Minimally invasive total knee arthroplasty: comparison of jig-based technique versus computer navigation for clinical and alignment outcomeHasegawa, M., Yoshida, K., Wakabayashi, H. et al.
Correct alignment of the leg and positioning of the components are important factors in good long-term outcome of total knee arthroplasty (TKA). Computer-assisted navigation systems were introduced to improve component alignment accuracies. The three main hypotheses of this study were that the navigated compared to jig-based patient will show the following: (1) No difference in clinical outcomes. (2) Better alignment in the frontal and sagittal plane. (3) Better rotational positioning of components.
The authors evaluated 100 patients who had minimally invasive TKA using either an image-free computer-assisted navigation system (n = 50) or a jig-based technique (n = 50). Six months postoperatively, clinical and radiological evaluations were performed using full-length standing anteroposterior and lateral radiographs and CT scans of the knee.

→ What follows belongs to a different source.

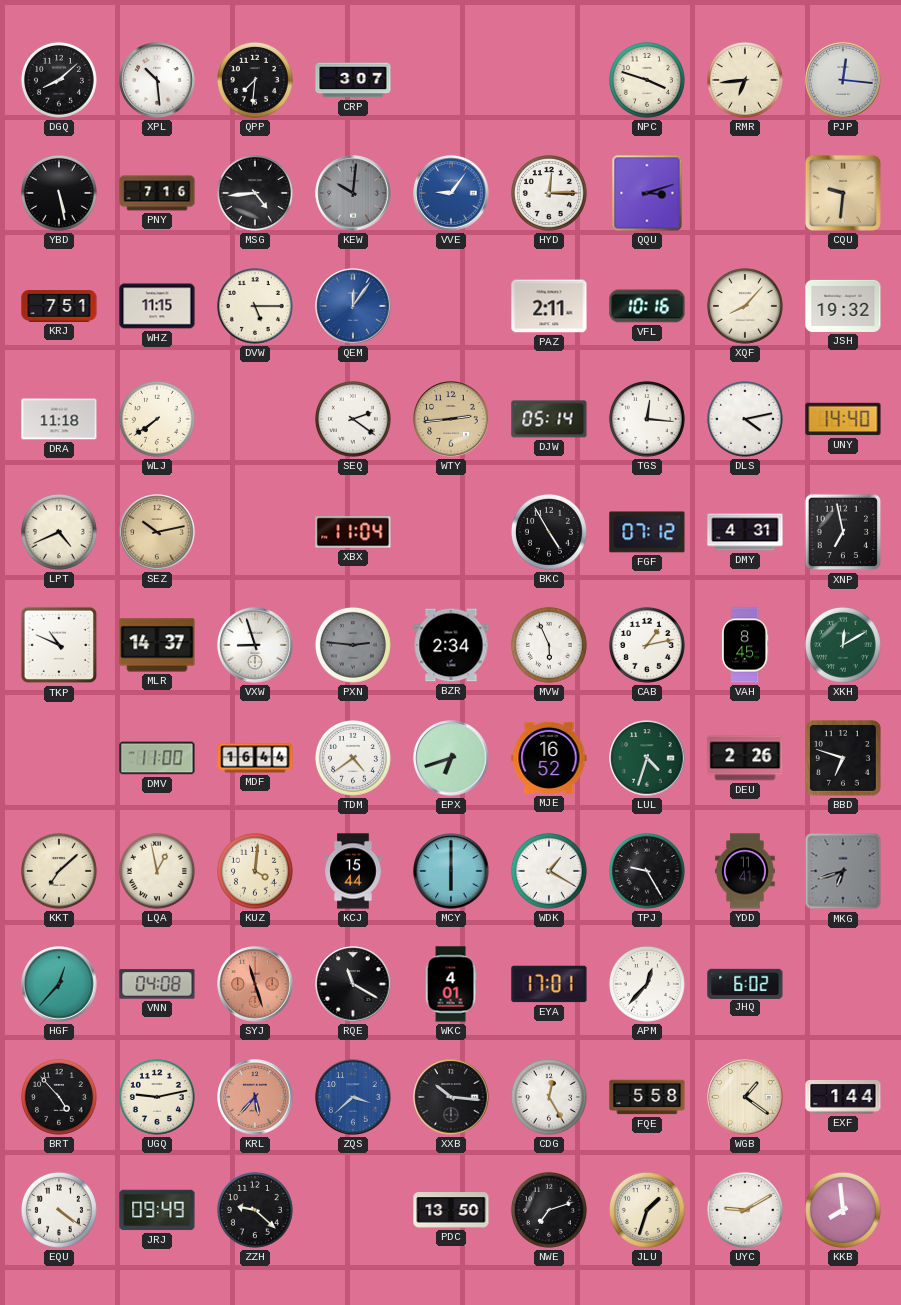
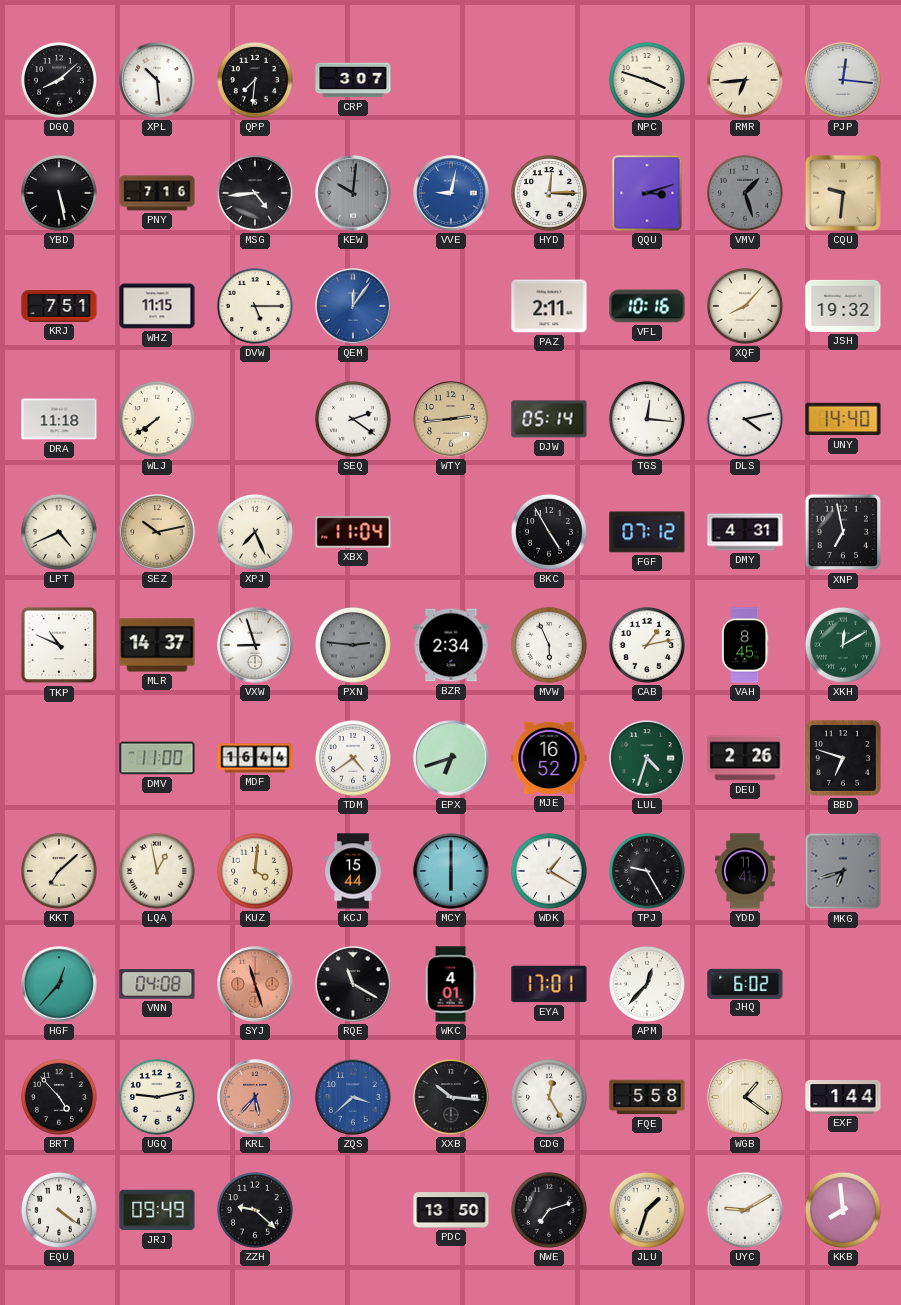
VVE: 9:06 -> 9:02
VMV: none -> 1:27
XPJ: none -> 7:26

Knee Society knee score, function score, and range of motion were comparable in the two groups after surgery. The percentage of patients with a frontal tibiofemoral angle within ±3° of the ideal was significantly higher in the navigated group than in the jig-based group (94% vs. 78%, respectively; P = 0.041). No significant differences were found between groups in terms of the frontal and sagittal planes as well as rotational alignment of the femoral or tibial components.
Computer-assisted TKA gives a better correction of alignment of the leg compared with jig-based TKA when combined with a minimally invasive surgical approach.